If there's a stampede for the exit in the junk bond market, it won't be investors in exchange-traded funds that get hit hardest.
That's the conclusion of the Financial Stability Board, whose members include the U.S. Federal Reserve and the Bank of England, published in a consultation document on Wednesday.
It runs somewhat counter to warnings from Carl Icahn and Howard Marks that the funds can give an illusion of liquidity yet may be hard to get out of when market sentiment sours. It also gives a boost to ETF champions, such as BlackRock Inc.'s Larry Fink, who say the funds offer unparalleled transparency.

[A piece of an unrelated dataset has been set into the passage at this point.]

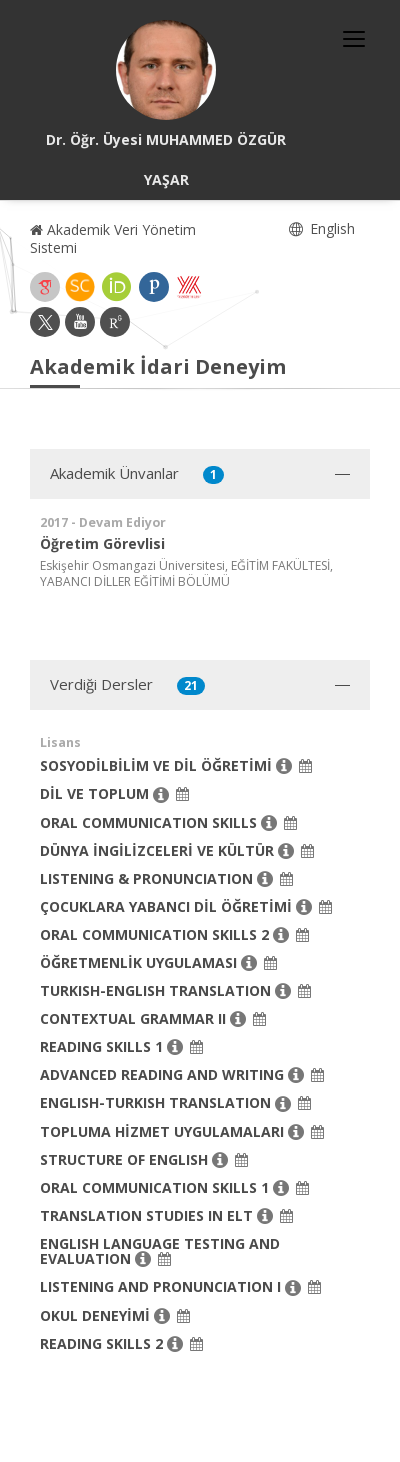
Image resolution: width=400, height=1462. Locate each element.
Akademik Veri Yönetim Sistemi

Buried on the penultimate page of the FSB document is an explanation of how the mechanics of ETFs mean even funds based on assets that trade in less liquid markets should be able to sell their holdings and honor all their obligations during a large withdrawal.
Instead of selling fund holdings in exchange for cash, as is the case with mutual funds, many bond ETFs use what's known as an in-kind creation and redemption process that can insulate the fund from having to sell, the FSB said.
Market makers known as authorized participants, or APs, swap a basket of securities from the underlying benchmark index for ETF shares, or vice versa, and this in-kind mechanism means the cost of redemptions are born by redeeming shareholders, instead of remaining shareholders.
The result, according to the report, is that ETFs "generally do not pose" the "issues related to on-demand liquidity" that other open-ended investment funds — such as mutual funds — do.
Here the FSB unveiled a host of proposals aimed at shoring up such funds against a potential liquidity mismatch and preventing a situation where investors who are late to head for the exits in the midst of a massive bond sell-off get unduly penalized.
Still, it's not all good news for folks like Fink.
The mechanism by which APs keep the price of ETFs close to the estimated value of the underlying assets can also be strained in stressed conditions, the FSB warned. Since APs — usually financial institutions and big banks — are not obligated to create or redeem ETF shares, they could simply refuse to do so in times of market turmoil, meaning investors may only be able to trade if they accept "significant discounts" to the assets' estimated value, the FSB said.